• **EXERCISE PROMPT**
Whenever a line of the data below holds the string "ligne", copy that line.

****

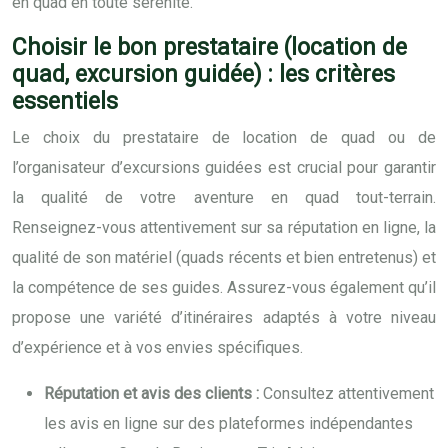
en quad en toute sérénité.
Choisir le bon prestataire (location de
quad, excursion guidée) : les critères
essentiels
Le choix du prestataire de location de quad ou de
l’organisateur d’excursions guidées est crucial pour garantir
la qualité de votre aventure en quad tout-terrain.
Renseignez-vous attentivement sur sa réputation en ligne, la
qualité de son matériel (quads récents et bien entretenus) et
la compétence de ses guides. Assurez-vous également qu’il
propose une variété d’itinéraires adaptés à votre niveau
d’expérience et à vos envies spécifiques.
Réputation et avis des clients :
Consultez attentivement
les avis en ligne sur des plateformes indépendantes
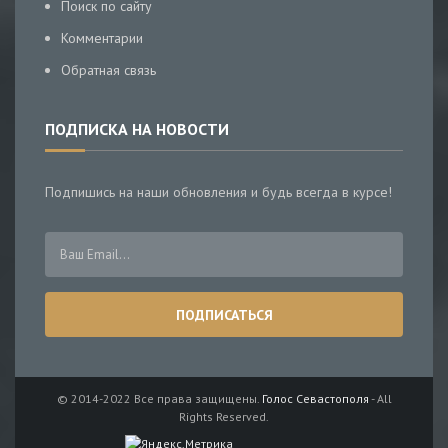
Поиск по сайту
Комментарии
Обратная связь
ПОДПИСКА НА НОВОСТИ
Подпишись на наши обновления и будь всегда в курсе!
© 2014-2022 Все права защищены.
Голос Севастополя
- All
Rights Reserved.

****

• **RESPONSE**
Renseignez-vous attentivement sur sa réputation en ligne, la
les avis en ligne sur des plateformes indépendantes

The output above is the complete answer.